Penelitian ini mengkaji peningkatan konflik agraria di perkebunan sawit setelah implementasi kebijakan Indonesia Sustainable Palm Oil (ISPO) tahun 2011-2020. Tujuan ISPO untuk mengatur pengelolaan perkebunan kelapa sawit oleh pemerintah, swasta, dan masyarakat dalam praktiknya tidak terlepas dari potensi konflik lahan akibat terjadinya tumpang tindih perizinan.
Persoalan yang ditimbulkan oleh ISPO adalah semakin maraknya pembukaan lahan menjadi perkebunan kelapa sawit oleh perusahaan perkebunan sawit pihak swasta yang sering menimbulkan konflik dengan masyarakat, khususnya masyarakat adat. Konflik-konflik yang terjadi tersebut menimbulkan perlawanan dari masyarakat adat seperti yang terjadi di masyarakat adat Dayak di Kabupaten Sanggau.
Temuan dalam penelitian ini adalah perlawanan masyarakat adat Dayak di Kabupaten Sanggau kepada PT. Mitra Austral Sejahtera (PT. MAS) lebih efektif dilakukan dengan resistensi tertutup dibandingkan resistensi terbuka karena implementasi resistensi tertutup dengan melaporkan PT MAS kepada RSPO dan lembaga internasional lainnya oleh TuK Indonesia selaku perwakilan masyarakat adat Dayak di Sanggau berujung keluarnya PT MAS dari Kabupaten Sanggau pada tahun 2020.

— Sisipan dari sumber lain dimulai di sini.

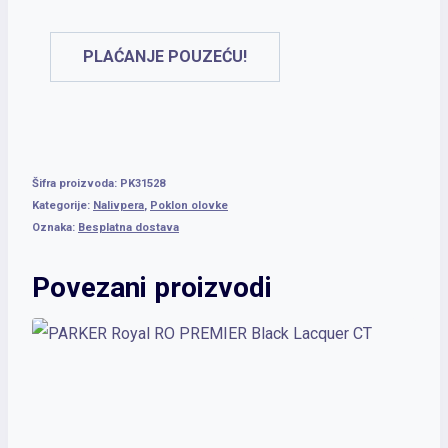
PLAĆANJE POUZEĆU!
Šifra proizvoda:
PK31528
Kategorije:
Nalivpera
,
Poklon olovke
Oznaka:
Besplatna dostava
Povezani proizvodi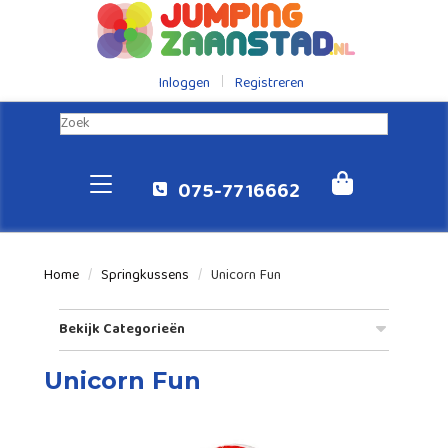
Inloggen
Registreren
075-7716662
Home
Springkussens
Unicorn Fun
Bekijk Categorieën
Unicorn Fun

Aspek kebaruan (novelty) dalam penelitian ini, yaitu strategi perjuangan yang dilakukan secara terbuka awalnya kemudian bertransformasi menjadi strategi resistensi tertutup seperti mulai membangun upaya mediasi dengan pemerintah daerah dan perusahaan. Selain itu perjuangan masyarakat adat juga didukung advokasi LSM baik lokal, nasional dan internasional, yang secara efektif dapat membangun atensi publik nasional dan internasional.
Masyarakat adat Dayak di Sanggau juga berinisiatif mengorganisasikan diri ke dalam wadah Serikat Petani Kelapa Sawit (SPKS) yang dimungkinkan terwujud sebab telah terdapat basis jaringan sosial dan komunitas yang sebelumnya memiliki pengalaman baik dalam konflik agraria maupun pendampingan dan mobilisasi sumber daya serta fasilitasi masyarakat (pengorganisasian) yang sangat dipengaruhi oleh faktor peran elit aktor dan jejaring eksternal
Penulis meyakini bahwa Peran LSM Indonesia sangat besar dalam membangun momentum untuk mencapai tujuan perjuangan petani dalam merebut kembali lahan adat. Puncaknya resistensi terus menerus oleh masyarakat adat menghasilkan perubahan dimana Perusahaan PT MAS memutuskan untuk tidak melanjutkan kembali operasional perkebunan sawit dan keluar dari lahan adat di Kabupaten Sanggau pada tahun 2020.